### INSTRUCTIONS FOR THE TASK:
Please keep the pictures out and write out exactly the lines from the first in the data below through the one containing "方法（或者更好的是自动更新）？例如，几天", both included.

### RECORDED DATA:
Content starts

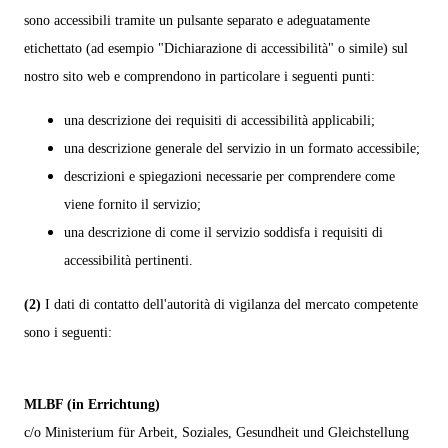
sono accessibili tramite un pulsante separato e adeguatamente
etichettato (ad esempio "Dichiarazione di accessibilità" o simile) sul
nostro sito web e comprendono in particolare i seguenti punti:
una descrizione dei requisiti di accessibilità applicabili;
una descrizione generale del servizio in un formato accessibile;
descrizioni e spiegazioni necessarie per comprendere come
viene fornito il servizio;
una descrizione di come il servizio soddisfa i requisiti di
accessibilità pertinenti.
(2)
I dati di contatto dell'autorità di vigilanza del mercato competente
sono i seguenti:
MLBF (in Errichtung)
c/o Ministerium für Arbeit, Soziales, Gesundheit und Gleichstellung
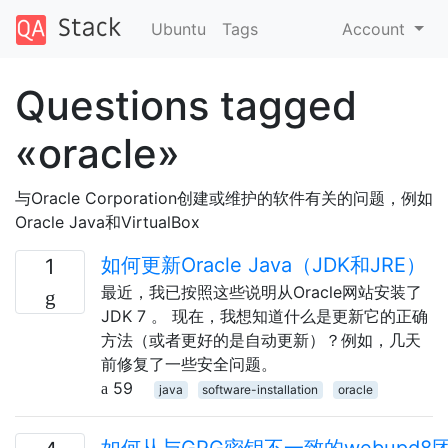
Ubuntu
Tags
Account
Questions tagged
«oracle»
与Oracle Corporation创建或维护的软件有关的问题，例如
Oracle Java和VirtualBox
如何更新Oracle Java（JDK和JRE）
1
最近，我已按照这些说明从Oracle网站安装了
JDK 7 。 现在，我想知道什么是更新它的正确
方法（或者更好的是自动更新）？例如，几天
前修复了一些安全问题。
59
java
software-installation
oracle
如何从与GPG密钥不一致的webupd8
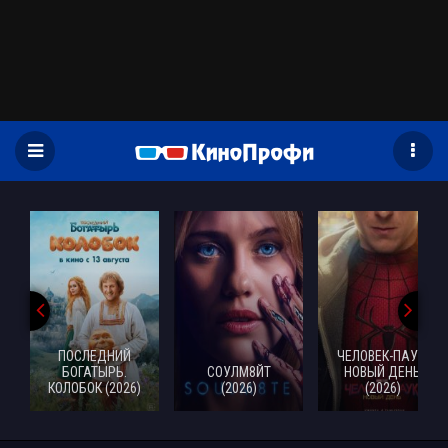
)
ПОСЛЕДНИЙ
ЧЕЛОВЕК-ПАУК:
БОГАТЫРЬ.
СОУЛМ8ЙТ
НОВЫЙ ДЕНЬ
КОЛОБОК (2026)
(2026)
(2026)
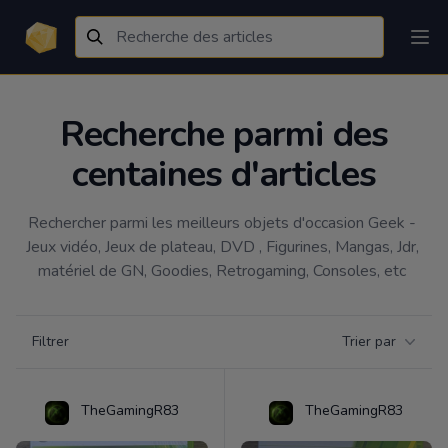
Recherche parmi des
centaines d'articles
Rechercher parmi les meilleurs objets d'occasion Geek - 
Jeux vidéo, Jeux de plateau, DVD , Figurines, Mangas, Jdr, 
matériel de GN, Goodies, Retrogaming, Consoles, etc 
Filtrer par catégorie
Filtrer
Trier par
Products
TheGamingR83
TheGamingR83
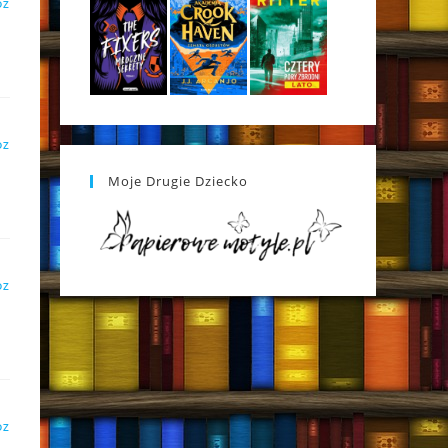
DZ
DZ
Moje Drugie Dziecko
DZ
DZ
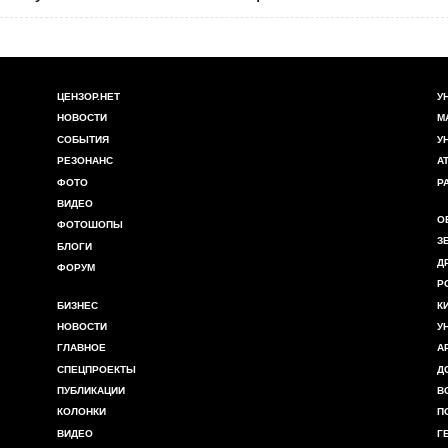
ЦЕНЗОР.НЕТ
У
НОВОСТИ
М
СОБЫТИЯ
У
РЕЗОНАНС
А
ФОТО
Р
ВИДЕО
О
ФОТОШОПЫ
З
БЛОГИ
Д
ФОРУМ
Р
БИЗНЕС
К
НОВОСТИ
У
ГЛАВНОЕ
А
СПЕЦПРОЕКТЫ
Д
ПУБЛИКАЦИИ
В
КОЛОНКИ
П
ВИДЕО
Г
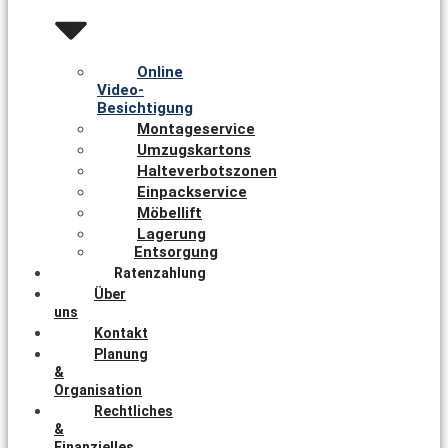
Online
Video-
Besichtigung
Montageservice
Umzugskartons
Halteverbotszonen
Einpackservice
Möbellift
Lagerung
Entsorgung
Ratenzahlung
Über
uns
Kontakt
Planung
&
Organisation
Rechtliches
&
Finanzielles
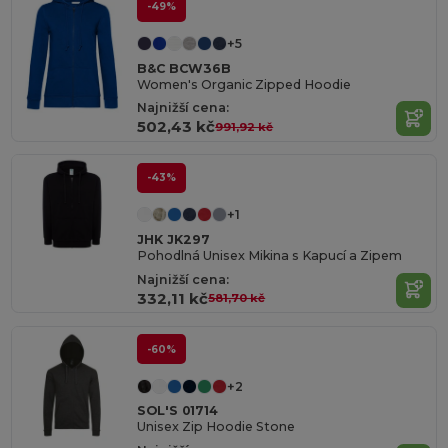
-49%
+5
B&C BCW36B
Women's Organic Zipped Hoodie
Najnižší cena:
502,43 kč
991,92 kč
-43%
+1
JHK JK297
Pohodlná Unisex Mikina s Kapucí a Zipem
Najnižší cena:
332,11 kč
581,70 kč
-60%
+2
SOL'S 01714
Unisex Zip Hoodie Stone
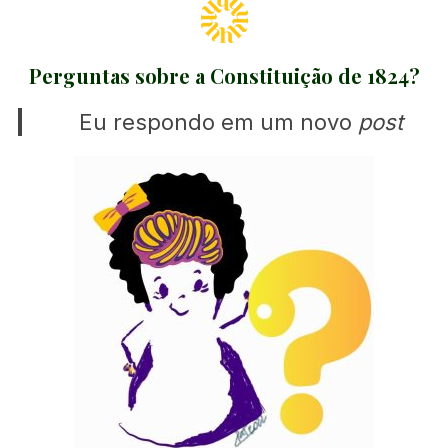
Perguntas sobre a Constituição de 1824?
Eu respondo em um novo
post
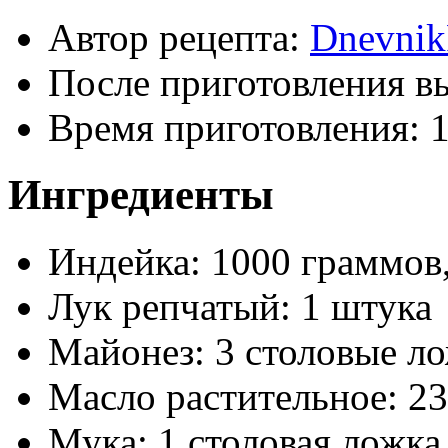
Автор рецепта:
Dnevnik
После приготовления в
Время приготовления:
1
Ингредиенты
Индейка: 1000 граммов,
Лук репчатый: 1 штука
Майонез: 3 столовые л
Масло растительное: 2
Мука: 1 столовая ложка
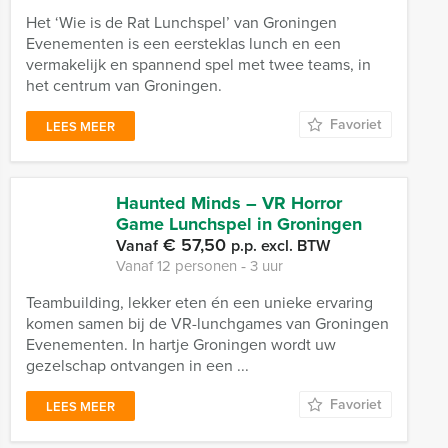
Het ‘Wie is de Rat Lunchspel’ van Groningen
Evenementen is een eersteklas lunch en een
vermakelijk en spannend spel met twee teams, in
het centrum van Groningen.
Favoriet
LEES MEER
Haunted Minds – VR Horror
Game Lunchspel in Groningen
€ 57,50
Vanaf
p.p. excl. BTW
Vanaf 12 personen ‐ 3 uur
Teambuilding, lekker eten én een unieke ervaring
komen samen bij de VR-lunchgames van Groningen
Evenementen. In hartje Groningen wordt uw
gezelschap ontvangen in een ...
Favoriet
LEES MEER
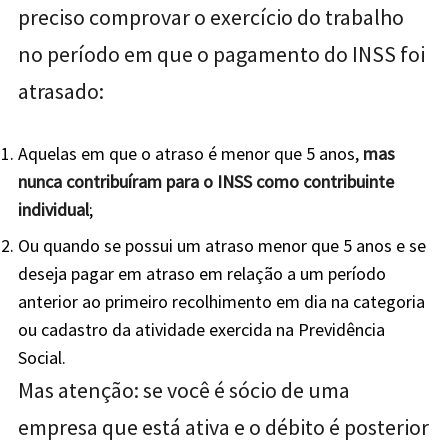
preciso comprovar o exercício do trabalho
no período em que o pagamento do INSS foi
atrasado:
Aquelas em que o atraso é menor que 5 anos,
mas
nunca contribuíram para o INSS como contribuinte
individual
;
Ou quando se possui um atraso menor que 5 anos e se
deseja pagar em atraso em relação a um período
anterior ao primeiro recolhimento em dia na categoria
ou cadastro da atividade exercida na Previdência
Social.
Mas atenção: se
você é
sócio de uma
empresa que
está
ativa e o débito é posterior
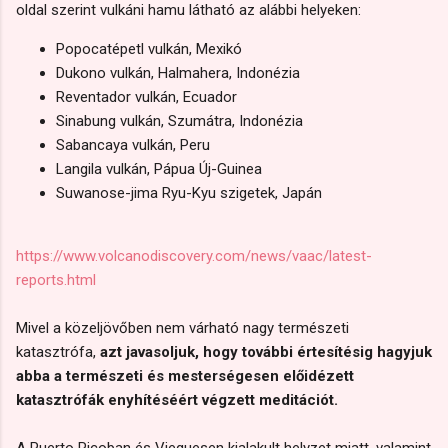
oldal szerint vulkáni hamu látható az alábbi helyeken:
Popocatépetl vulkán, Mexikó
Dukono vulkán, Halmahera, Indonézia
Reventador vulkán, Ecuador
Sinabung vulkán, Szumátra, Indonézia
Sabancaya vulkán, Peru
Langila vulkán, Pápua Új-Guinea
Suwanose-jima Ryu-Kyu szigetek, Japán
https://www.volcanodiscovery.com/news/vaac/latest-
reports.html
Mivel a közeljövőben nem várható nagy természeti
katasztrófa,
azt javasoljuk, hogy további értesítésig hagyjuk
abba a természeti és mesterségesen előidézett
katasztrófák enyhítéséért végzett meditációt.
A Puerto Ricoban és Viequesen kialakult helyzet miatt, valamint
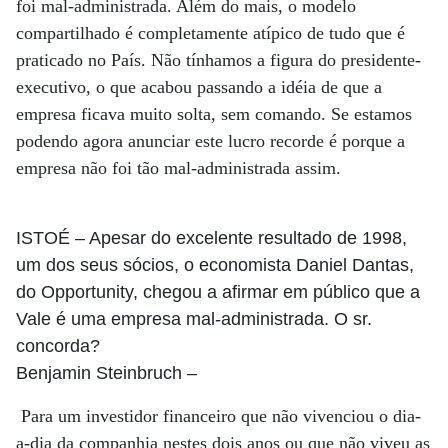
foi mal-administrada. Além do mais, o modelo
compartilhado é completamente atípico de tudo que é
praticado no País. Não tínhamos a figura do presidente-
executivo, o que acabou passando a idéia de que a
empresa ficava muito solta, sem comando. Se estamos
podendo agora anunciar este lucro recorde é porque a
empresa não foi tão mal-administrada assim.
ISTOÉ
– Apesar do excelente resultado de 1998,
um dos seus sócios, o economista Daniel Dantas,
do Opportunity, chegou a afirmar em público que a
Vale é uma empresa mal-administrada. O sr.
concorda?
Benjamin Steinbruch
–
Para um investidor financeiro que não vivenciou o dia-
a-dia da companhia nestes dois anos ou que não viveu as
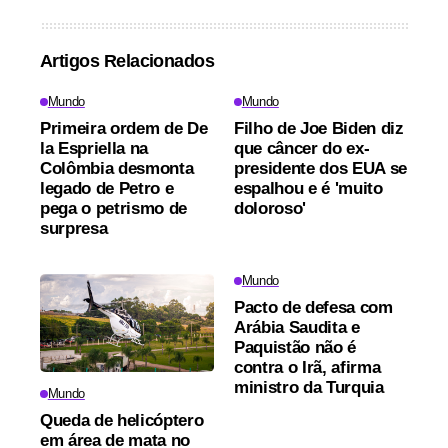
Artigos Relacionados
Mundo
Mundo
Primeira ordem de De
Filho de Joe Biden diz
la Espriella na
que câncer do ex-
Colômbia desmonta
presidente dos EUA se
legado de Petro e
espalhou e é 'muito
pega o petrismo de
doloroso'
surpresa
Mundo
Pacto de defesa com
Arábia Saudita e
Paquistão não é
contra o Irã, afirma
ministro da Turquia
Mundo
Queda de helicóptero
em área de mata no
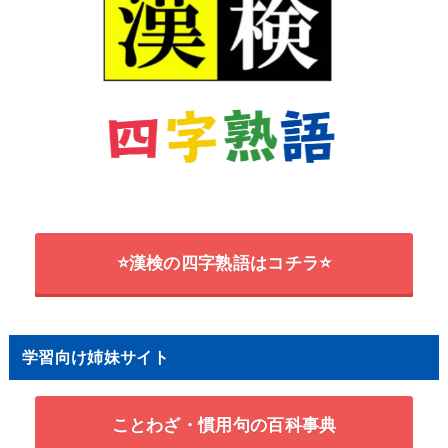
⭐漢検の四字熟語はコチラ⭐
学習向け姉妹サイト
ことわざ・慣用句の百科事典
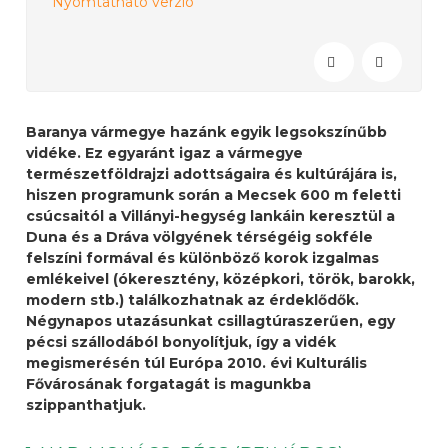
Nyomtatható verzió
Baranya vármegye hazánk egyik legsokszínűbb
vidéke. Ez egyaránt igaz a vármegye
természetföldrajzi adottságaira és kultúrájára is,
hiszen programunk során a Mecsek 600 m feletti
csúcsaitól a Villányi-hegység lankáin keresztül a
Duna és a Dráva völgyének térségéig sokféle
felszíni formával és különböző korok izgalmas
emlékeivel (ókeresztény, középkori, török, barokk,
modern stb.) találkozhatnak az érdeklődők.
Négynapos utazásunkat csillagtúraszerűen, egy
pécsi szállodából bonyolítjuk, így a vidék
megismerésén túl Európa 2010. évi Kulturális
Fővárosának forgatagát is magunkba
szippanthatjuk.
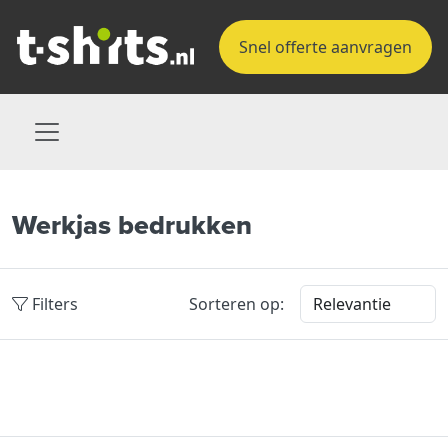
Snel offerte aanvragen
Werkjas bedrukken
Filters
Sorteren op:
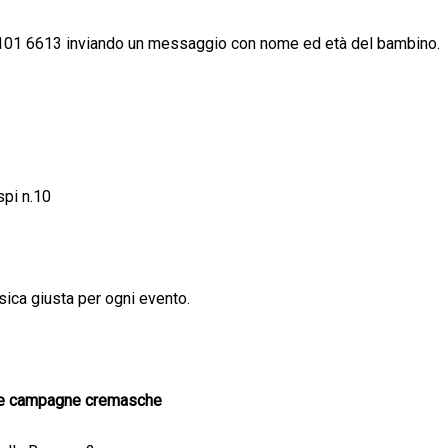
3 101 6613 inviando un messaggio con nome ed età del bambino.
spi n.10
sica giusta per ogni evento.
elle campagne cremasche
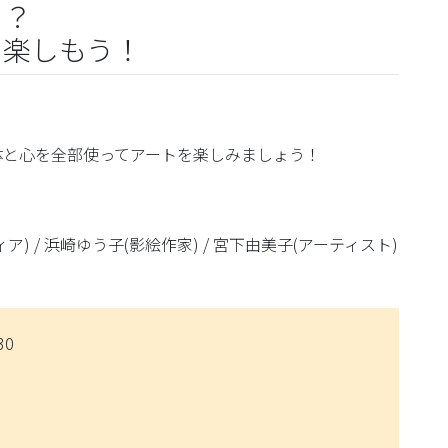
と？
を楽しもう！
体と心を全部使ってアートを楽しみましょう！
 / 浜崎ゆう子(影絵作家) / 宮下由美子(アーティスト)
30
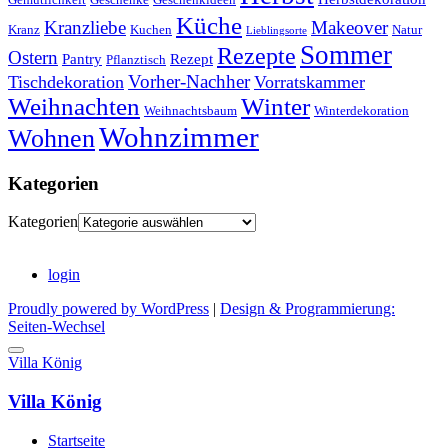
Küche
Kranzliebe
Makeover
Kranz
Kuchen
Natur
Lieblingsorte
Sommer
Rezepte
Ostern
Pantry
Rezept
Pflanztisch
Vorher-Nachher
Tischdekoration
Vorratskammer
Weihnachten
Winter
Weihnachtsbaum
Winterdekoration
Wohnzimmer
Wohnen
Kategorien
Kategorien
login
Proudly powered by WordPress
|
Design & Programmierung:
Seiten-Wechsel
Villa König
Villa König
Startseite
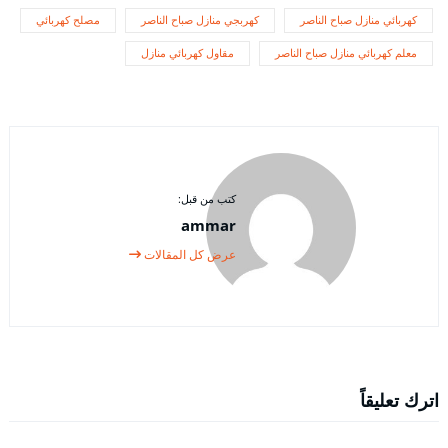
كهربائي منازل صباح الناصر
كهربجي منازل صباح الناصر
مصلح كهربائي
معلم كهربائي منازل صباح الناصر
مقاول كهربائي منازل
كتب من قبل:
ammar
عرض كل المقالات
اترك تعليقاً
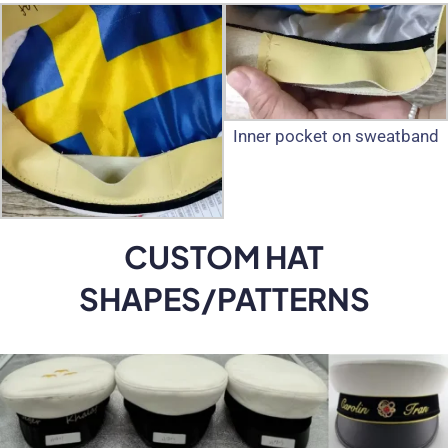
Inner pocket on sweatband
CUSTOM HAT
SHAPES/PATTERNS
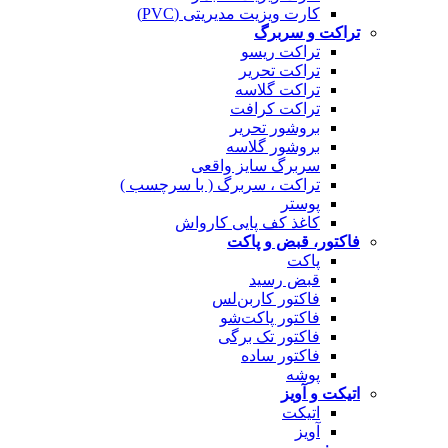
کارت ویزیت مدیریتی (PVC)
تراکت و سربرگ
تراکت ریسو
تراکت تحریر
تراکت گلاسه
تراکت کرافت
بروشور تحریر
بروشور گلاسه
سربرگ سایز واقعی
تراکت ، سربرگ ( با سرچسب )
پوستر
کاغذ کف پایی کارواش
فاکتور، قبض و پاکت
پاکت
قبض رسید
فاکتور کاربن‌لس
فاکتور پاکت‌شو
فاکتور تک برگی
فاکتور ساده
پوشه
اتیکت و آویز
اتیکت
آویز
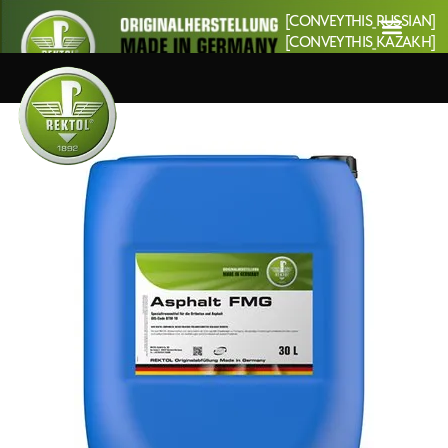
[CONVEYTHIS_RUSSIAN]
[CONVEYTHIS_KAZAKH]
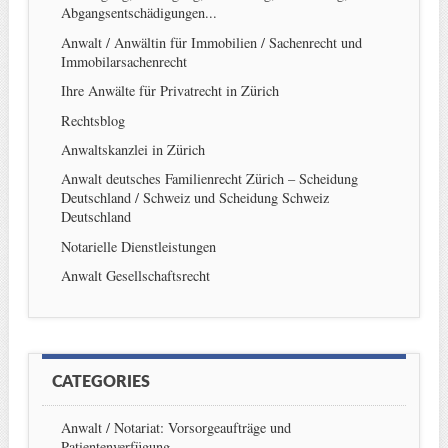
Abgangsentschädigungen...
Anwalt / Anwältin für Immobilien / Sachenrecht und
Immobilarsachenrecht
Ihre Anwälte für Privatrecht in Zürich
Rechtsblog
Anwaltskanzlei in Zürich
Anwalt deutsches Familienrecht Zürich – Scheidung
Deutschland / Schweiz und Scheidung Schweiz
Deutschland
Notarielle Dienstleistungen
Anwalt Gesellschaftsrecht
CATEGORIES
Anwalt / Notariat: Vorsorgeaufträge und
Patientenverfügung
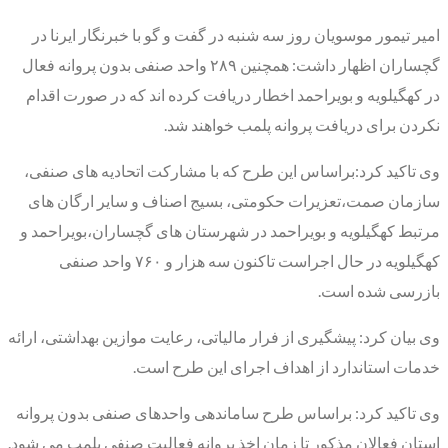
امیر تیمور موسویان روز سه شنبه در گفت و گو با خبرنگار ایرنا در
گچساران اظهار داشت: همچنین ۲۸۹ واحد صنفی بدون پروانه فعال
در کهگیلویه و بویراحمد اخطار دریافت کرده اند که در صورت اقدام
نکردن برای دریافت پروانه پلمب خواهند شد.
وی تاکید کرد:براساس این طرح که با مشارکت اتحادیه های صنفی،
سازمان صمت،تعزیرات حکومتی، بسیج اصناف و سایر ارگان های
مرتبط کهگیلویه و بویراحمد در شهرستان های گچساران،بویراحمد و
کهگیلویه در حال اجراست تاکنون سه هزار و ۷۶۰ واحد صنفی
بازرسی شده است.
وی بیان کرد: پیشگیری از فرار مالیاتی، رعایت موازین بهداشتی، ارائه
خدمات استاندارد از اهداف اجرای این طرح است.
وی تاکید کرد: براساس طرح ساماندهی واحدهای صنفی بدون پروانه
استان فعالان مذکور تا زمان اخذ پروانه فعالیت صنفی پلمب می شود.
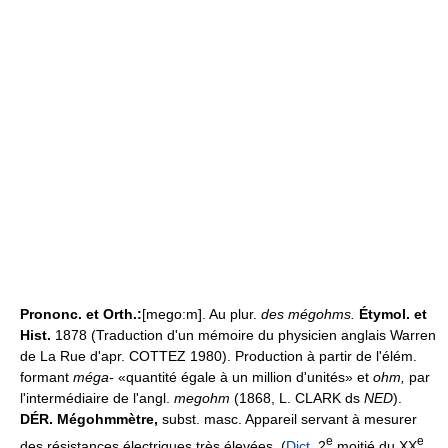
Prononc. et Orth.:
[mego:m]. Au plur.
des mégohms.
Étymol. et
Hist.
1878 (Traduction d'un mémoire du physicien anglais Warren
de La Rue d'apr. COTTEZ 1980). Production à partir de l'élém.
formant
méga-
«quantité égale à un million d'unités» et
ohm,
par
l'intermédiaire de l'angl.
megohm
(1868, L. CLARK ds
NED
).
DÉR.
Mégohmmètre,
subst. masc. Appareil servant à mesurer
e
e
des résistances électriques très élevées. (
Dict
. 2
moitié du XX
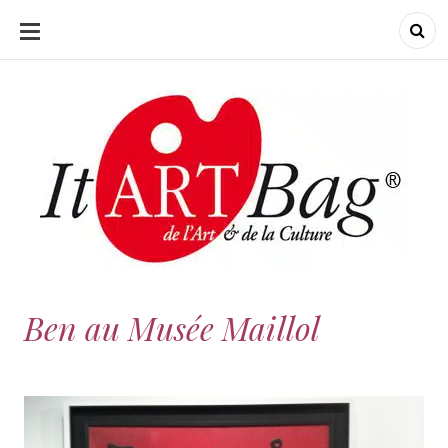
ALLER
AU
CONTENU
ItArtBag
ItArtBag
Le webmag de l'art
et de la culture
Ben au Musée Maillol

Content ends

### SOLVED PROBLEM:
sono accessibili tramite un pulsante separato e adeguatamente
etichettato (ad esempio "Dichiarazione di accessibilità" o simile) sul
nostro sito web e comprendono in particolare i seguenti punti:
una descrizione dei requisiti di accessibilità applicabili;
una descrizione generale del servizio in un formato accessibile;
descrizioni e spiegazioni necessarie per comprendere come
viene fornito il servizio;
una descrizione di come il servizio soddisfa i requisiti di
accessibilità pertinenti.
(2)
I dati di contatto dell'autorità di vigilanza del mercato competente
sono i seguenti:
MLBF (in Errichtung)
c/o Ministerium für Arbeit, Soziales, Gesundheit und Gleichstellung
Ubuntu
Tags
Account
Questions tagged
«oracle»
与Oracle Corporation创建或维护的软件有关的问题，例如
Oracle Java和VirtualBox
如何更新Oracle Java（JDK和JRE）
1
最近，我已按照这些说明从Oracle网站安装了
JDK 7 。 现在，我想知道什么是更新它的正确
方法（或者更好的是自动更新）？例如，几天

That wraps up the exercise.